Luke observes in the text that this man was a Samaritan, which presumably meant that the other nine were Jews. It is interesting to note that the great division between Jews and Samaritans which was observed in the society of that time means nothing to lepers. They are so poor and so isolated that religious differences mean nothing to them; they are glad of each other's company deprived as they are of the companionship of anyone else.

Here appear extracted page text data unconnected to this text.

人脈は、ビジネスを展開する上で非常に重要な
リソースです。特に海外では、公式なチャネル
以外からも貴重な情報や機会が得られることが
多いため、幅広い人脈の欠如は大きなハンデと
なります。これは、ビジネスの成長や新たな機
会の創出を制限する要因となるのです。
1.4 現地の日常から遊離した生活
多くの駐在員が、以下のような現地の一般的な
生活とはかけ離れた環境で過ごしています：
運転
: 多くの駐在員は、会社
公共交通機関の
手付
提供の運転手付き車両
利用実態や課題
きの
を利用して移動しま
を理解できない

  The fact that the man was a Samaritan is important because it is an indication that Jesus' mission was not only to the Jews but to every person in the world. The fact that the Jews despised the Samaritans and that this man who was grateful was a Samaritan is a way of Jesus rubbing it in that while the Jews may be the Chosen People this does not mean that they are privileged above all other people in the world. There are other examples of this, most notably in the Parable of the Good Samaritan.

This passage set before us today underlines the importance of gratitude in our lives. All too frequently we fail to express gratitude to those who help and support us. Young people especially tend to take their parents and brothers and sisters for granted. They don't always realise the great sacrifices that other people make on their behalf.

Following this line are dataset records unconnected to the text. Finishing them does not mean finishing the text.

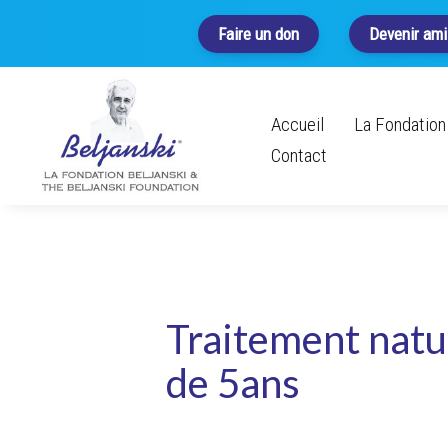
Faire un don
Devenir ami
Accueil
La Fondation 
Contact
Traitement natu
de 5ans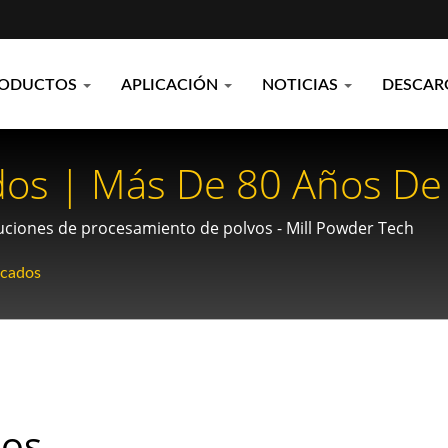
RODUCTOS
APLICACIÓN
NOTICIAS
DESCAR
ados | Más De 80 Años De
lvos - Mill Powder Tech
luciones de procesamiento de polvos - Mill Powder Tech
icados
dos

Raising a family in today's world is no easy task, it inevitably involves huge sacrifices of time and energy and it can often mean deep heartache. When I was chaplain to a women's prison, I met a number of women who had admitted to a crime which was actually committed by their daughter. So that their daughter would not be separated from her own children the mother went to jail on her behalf. This was indeed a very great sacrifice.

But, of course, the one that we all need to be grateful to is God himself. Everything that we have comes from him and most especially the gift of life itself. He is the author of creation and so he is the one from whom all life flows. So, we should certainly not neglect to express our thanks to him for all that he has done on our behalf. If God was not there, constantly bestowing his love and goodness on us, we would not even exist.

From this there is only one conclusion to come to and it is that thanksgiving ought to be a very important part of our prayer life. Of course, there are many components to prayer such as the expression of sorrow, making offerings to God, listening to his Word, asking for the things we need, praising God's greatness and so on. But we must not ever omit thanksgiving from this list. You will note that all these varieties of prayer are to be found in the mass and indeed the long Eucharistic prayer is often regarded as a great prayer of praise and thanks to God.

I think too that when we return to our seats after receiving Holy Communion it is a very special time for us to express our thanksgiving to God for the gift of his Son who we have just received under the forms of bread and wine. And at this quiet moment we can offer him our gratitude for all that he has done in our lives, for all the gifts and joys that he has given us, for the guidance and protection that we have received from him.

Like that leper, before we receive the validation of the world we turn to offer our gratitude to the one to whom we owe absolutely everything.